◆ INSTRUCTIONS FOR THE TASK
Out of the lines below, please list those that hold the string "Blockchain".
*** PROVIDED ENTRIES Section Begins ***
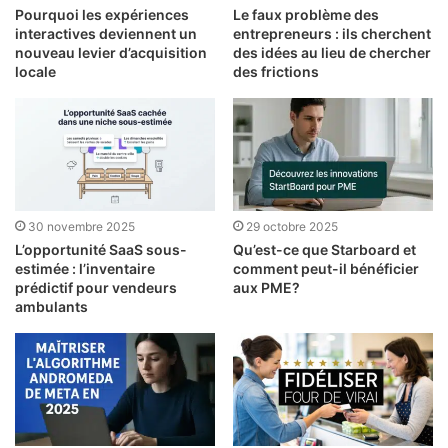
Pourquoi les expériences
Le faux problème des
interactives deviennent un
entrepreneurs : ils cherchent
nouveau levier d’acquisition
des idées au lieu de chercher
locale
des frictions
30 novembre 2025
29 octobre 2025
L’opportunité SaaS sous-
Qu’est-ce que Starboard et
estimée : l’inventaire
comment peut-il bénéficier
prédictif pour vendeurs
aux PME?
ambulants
*** PROVIDED ENTRIES Section Ends ***
*** PROVIDED ENTRIES Section Begins ***
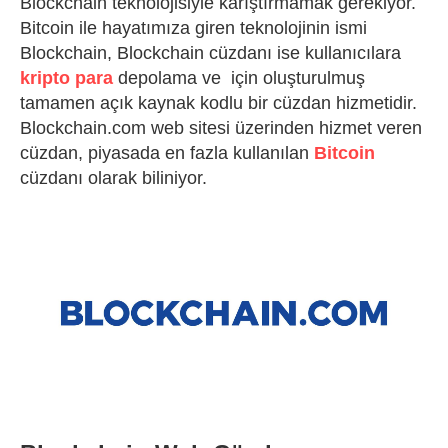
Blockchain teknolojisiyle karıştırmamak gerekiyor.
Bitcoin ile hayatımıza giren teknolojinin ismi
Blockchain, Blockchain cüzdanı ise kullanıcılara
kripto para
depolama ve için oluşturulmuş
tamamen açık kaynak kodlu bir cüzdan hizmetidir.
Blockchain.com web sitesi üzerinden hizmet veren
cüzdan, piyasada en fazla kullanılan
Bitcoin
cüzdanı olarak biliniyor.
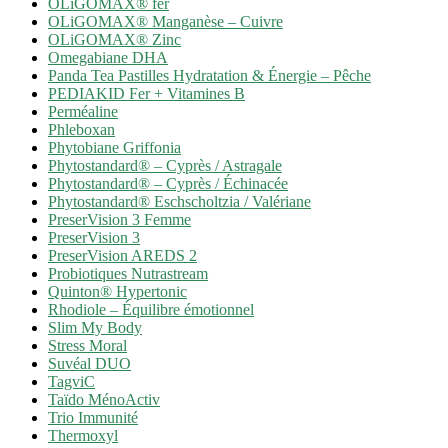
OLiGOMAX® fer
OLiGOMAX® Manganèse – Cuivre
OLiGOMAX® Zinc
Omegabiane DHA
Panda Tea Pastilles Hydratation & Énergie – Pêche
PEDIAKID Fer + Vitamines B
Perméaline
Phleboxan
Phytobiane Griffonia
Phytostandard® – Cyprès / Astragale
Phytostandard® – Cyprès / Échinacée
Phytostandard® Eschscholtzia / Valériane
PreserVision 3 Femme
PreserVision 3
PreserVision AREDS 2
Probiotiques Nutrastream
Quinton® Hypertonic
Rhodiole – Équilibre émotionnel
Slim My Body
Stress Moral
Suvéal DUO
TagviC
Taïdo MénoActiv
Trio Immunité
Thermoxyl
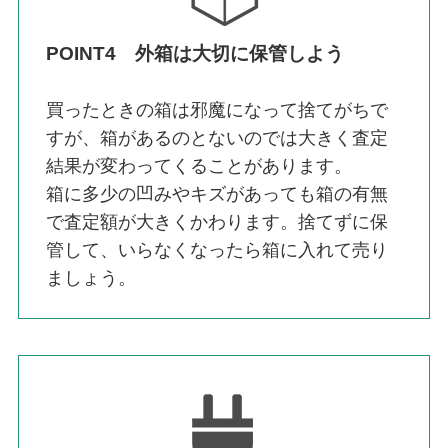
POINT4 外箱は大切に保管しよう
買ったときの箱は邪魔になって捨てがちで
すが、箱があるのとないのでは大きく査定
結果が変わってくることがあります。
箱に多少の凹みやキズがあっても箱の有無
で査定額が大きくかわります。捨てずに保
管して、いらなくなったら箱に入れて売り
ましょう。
*** PROVIDED ENTRIES Section Ends ***
*** PROVIDED ENTRIES Section Begins ***
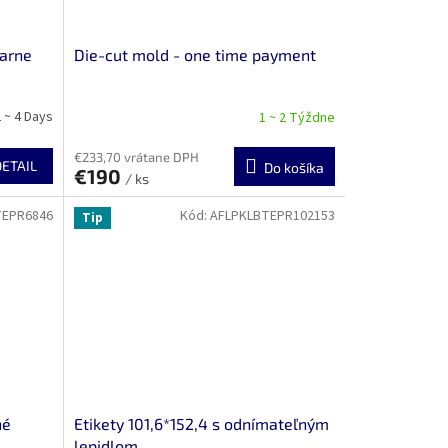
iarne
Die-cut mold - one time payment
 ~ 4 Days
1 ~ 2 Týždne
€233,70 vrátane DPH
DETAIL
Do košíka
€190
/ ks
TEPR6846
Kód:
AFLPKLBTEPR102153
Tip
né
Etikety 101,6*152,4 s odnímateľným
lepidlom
*** PROVIDED ENTRIES Section Ends ***
◆ ANSWER SPACE
Blockchain teknolojisiyle karıştırmamak gerekiyor.
Blockchain, Blockchain cüzdanı ise kullanıcılara
Blockchain.com web sitesi üzerinden hizmet veren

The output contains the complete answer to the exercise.